__Exercise brief__: Search the records for the word "window" and pick out every line that has it.

__Available records__:

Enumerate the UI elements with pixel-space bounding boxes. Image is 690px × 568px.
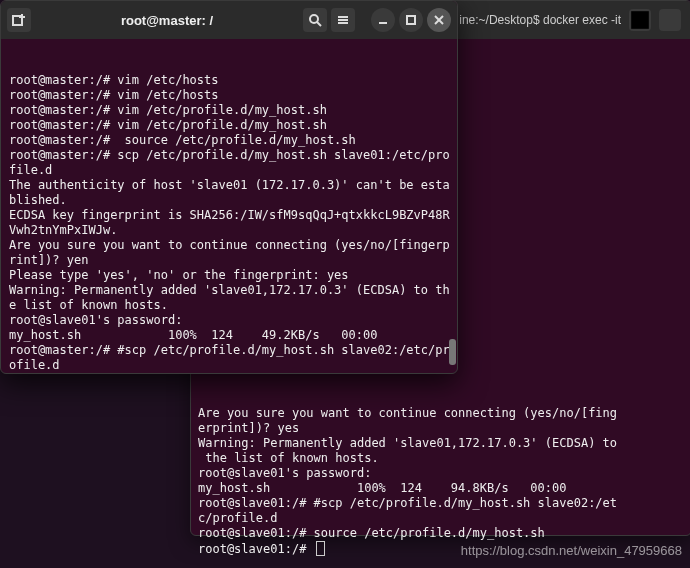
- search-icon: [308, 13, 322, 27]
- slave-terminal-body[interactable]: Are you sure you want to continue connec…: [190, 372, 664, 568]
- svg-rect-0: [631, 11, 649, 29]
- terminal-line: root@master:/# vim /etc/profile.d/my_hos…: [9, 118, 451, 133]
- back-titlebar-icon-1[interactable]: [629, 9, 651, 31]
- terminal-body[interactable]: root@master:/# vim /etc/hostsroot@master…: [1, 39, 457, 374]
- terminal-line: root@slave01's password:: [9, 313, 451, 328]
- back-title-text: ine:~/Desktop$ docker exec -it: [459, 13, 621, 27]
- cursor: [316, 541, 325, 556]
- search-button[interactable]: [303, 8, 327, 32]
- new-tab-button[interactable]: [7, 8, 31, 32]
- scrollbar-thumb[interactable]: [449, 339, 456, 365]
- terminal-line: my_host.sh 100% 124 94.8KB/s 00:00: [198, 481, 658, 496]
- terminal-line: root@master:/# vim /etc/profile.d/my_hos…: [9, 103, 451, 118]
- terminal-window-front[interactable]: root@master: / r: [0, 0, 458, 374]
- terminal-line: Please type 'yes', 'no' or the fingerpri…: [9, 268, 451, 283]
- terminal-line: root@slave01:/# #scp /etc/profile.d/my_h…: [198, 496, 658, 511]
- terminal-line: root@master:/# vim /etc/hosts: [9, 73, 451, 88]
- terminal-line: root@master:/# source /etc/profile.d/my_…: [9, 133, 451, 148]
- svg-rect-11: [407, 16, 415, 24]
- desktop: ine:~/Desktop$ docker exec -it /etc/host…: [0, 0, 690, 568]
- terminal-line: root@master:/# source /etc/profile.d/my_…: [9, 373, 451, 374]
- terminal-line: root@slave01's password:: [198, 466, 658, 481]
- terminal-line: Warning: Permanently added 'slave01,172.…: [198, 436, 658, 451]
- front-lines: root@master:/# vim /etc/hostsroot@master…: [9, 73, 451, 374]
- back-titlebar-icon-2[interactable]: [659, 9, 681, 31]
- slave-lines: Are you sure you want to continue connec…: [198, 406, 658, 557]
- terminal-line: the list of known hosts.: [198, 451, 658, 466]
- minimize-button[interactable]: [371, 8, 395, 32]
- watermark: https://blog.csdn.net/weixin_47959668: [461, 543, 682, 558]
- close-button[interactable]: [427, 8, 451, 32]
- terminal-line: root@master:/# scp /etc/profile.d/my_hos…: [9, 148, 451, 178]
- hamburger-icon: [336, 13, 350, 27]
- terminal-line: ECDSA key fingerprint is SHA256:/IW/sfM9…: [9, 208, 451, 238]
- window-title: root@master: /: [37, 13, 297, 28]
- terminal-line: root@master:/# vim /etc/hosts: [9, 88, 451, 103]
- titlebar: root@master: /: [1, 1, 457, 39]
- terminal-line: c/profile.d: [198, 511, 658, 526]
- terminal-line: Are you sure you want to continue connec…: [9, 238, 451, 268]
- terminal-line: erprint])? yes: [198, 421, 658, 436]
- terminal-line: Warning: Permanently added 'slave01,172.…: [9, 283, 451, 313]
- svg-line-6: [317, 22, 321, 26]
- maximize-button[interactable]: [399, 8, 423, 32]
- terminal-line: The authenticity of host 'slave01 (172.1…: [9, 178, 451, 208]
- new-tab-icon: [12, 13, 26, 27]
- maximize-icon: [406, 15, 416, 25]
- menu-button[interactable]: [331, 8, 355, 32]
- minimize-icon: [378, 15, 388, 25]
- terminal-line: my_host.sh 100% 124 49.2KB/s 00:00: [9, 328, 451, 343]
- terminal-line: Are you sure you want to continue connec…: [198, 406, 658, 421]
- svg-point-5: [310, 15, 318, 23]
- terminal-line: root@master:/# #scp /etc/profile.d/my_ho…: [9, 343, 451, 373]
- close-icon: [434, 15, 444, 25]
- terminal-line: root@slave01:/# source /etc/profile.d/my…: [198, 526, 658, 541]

__Written reply__:
- terminal-window-front[interactable]: root@master: / r: [0, 0, 458, 374]
- window-title: root@master: /: [37, 13, 297, 28]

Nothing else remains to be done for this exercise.